Ante el que sufre, ante mi propio sufrimiento… la esperanza es lo último que se pierde. Pero, ¿qué esperanza? La esperanza del “no te preocupes. Todo irá bien”, se pierde, porque puede que tu situación, la del que tienes ante ti sufriendo, no cambie. No cambió la situación de Jesús en la cruz. Pero no perdió la esperanza. Al menos una forma de esperanza, la cristiana. Él perdió la esperanza de un optimismo vacío de razones para esperar, de un espejismo fugaz y utópico. La esperanza no es utópica ni atópica. Tiene un lugar: Dios.

Como cristiana no puedo ponerme ante el sufrimiento del otro y darle consuelo en ese sufrimiento diciéndole que todo irá bien. Pero sí puedo decirle que continúe esperando, que “todo está bien hecho”. Es la confianza de Jesús en la cruz. Para eso no es sólo necesario comprender la esperanza, el sufrimiento de esta forma. Es necesario comprender la vida, la historia desde la unidad. Una unidad que la da la misma esperanza, la confianza en Dios. Para esperar hay que esperar. Para creer que Dios hace bien tu vida hay que creer en un Dios que ama, hay que creer en un Dios que vence a la muerte. Un Dios que te ama, que vence tu muerte. Jesús responde a la cuestión sobre la fe en Dios poniendo su vida en las manos de Dios. “Dios mío, Dios mío, ¿por qué me has abandonado?” (Mt 27,46). “Padre, en tus manos pongo mi espíritu”(Lc 23,45).
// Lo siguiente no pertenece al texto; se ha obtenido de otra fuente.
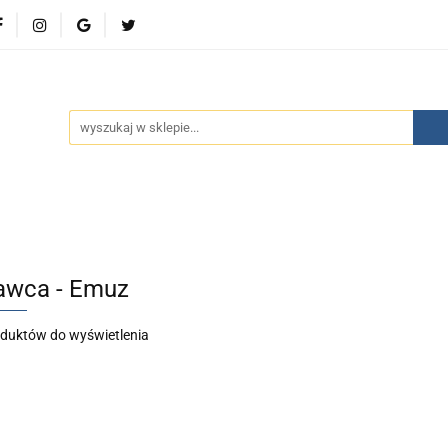
wości
Bestsellery
Polecamy
Kontakt
Oferty 
olecamy
Kontakt
Oferty specjalne
Aktualności
wca - Emuz
oduktów do wyświetlenia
Una esperanza contra toda esperanza. Porque creer que toda mi vida está bien hecha es esperar contra toda esperanza. Porque ser capaz de encontrar unidad en cada pedazo, fragmento, desgarrón en el relato de mi vida es esperar contra toda esperanza.  Porque ya no espero algo. Espero a Alguien. Espero que me diga que mi esperanza está fundada en aquello que da soporte a la existencia humana: en el Amor. Es una esperanza que vive esperando lo que ya se está realizando. Como recita Antonio Machado: “Hoy es siempre todavía”. Y el Salmo: “Espera en Dios, que volverás a alabarlo” (Sal 41,6). Volverás… porque hoy es siempre… también ayer… quizás mañana… Porque el todavía en que tu vida se va entretejiendo transformará la esperanza en una alabanza continua.